◆ Dataset entries:
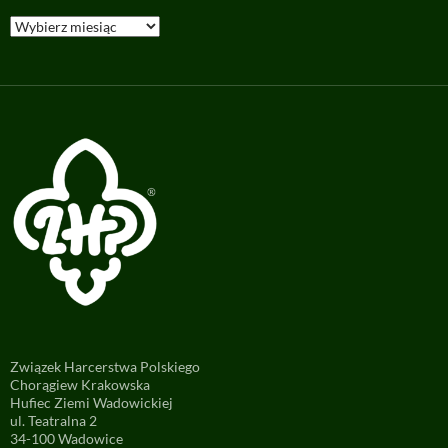
Archiwa
Związek Harcerstwa Polskiego
Chorągiew Krakowska
Hufiec Ziemi Wadowickiej
ul. Teatralna 2
34-100 Wadowice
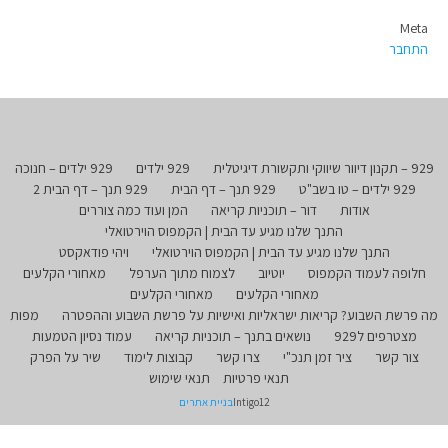
Meta
התחבר
929 – תקנון דיוור שיווקי ותקשורת דיגיטלית
929 ילדים
929 ילדים – חנוכה
929 ילדים – טו בשב"ט
929 תנך – דף הבית
929 תנך – דף הבית 2
אודות
דור – תוכניות קריאה
המן ועוד כמה צוררים
התנך שלנו מגיע עד הבית | הקמפוס הוירטואלי
התנך שלנו מגיע עד הבית | הקמפוס הוירטואלי
ויהי פודאקסט
חלופה לעמוד הקמפוס
יוטיוב
לצמוח מתוך הערפל
מאחורי הקלעים
מאחורי הקלעים
מאחורי הקלעים
מה פרשת השבוע? קריאות ישראליות ואישיות על פרשת השבוע וההפטרה
מפות
מצטרפים ל929
נושאים בתנך – תוכניות קריאה
עמוד נסיון הטמעות
צור קשר
ציר זמן תנכ"י
צרו קשר
קבוצות לימוד
שיר על הפרק
תנאי פרטיות
תנאי שימוש
Intigo12
בניית אתרים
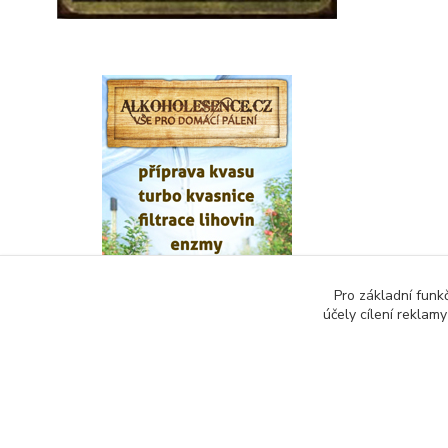
Pro základní funk
účely cílení reklam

◆ Try it:
How many lines in the data contain the string "הבית"? Respond with the number only.

◆ Response to this exercise:
4